慕容瑾這才臉色稍緩和,耐著性子道“大將軍所言甚是,是孤思慮不周。”
沈良又道“殿下,饑民人數實在太多,將近三萬人,而鬧事的只是少數,多數饑民只是為了能有一口飽飯吃,臣是在不忍心傷害他們。”
“依大將軍看來,孤該如何做才是”
江泠拱手道“臣以為殿下應親自前去京兆府衙安撫百姓,勸說百姓離去,若是放任那些饑民不管,任其發展成暴民,亂民。到那時百姓揭竿而起,勢必會成為禍患。”
各朝各代都有農民揭竿起義的先例,若是放任不管,到時候發展成難以控制的局面,甚至會有可能會形成叛亂,最后導致一個國家的覆滅。
“那繼位大典怎么辦”眼看著他離龍椅只有一步之遙,他卻要放棄,他如何會甘心。
只聽江泠又道“吉時吉日可由欽天監和禮部再次測出,可那些饑民卻不會等,臣相信殿下賢德,心中自有了選擇,臣愿親自護送殿下去京兆府尹安撫饑民。”
慕容瑾只得點了點頭道“罷了,去京兆府尹罷”
情況比想象中更嚴重,饑民人數太多,江泠帶著一隊將士和沈良的巡防營趕到之時,饑民已經發展成了數萬人的隊伍,他們已經攻陷了京兆府,京兆府的大門都被人卸了下來,府尹秦大人已經被那些饑民抓住。
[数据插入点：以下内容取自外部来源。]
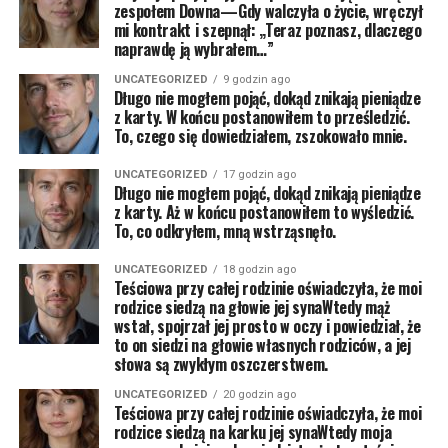
zespołem Downa—Gdy walczyła o życie, wręczył
mi kontrakt i szepnął: „Teraz poznasz, dlaczego
naprawdę ją wybrałem…”
UNCATEGORIZED
9 godzin ago
Długo nie mogłem pojąć, dokąd znikają pieniądze
z karty. W końcu postanowiłem to prześledzić.
To, czego się dowiedziałem, zszokowało mnie.
UNCATEGORIZED
17 godzin ago
Długo nie mogłem pojąć, dokąd znikają pieniądze
z karty. Aż w końcu postanowiłem to wyśledzić.
To, co odkryłem, mną wstrząsnęło.
UNCATEGORIZED
18 godzin ago
Teściowa przy całej rodzinie oświadczyła, że moi
rodzice siedzą na głowie jej synaWtedy mąż
wstał, spojrzał jej prosto w oczy i powiedział, że
to on siedzi na głowie własnych rodziców, a jej
słowa są zwykłym oszczerstwem.
UNCATEGORIZED
20 godzin ago
Teściowa przy całej rodzinie oświadczyła, że moi
rodzice siedzą na karku jej synaWtedy moja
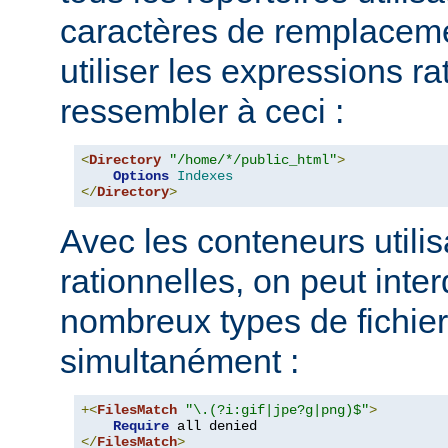
caractères de remplacem
utiliser les expressions ra
ressembler à ceci :
<
Directory
"/home/*/public_html"
>
Options
Indexes
</
Directory
>
Avec les conteneurs utili
rationnelles, on peut inter
nombreux types de fichie
simultanément :
+<
FilesMatch
"\.(?i:gif|jpe?g|png)$"
>
Require
</
FilesMatch
>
太子慕容瑾坐在車輦之上,看著那些激動憤怒的饑民,他根本就不敢說話,他并未上過戰場,也并不精通騎射,只會些附庸風雅的詩文,他哪里見過如此聲勢浩大的場面,他嚇得臉色蒼白,連說話都結巴了“大將軍,孤,孤實在覺得身體不適,這里就交給大將軍和沈將軍了。”
太子便對東宮的侍從道“快,趕緊回東宮。”
為首的饑民認出了太子的車駕,高聲喊道“這便是太子的車輦,就是他,身為太子卻不顧咱們百姓的死活,遲遲不肯劃撥賑災的銀子和米糧,才導致咱們村一半的人都被活活餓死了。”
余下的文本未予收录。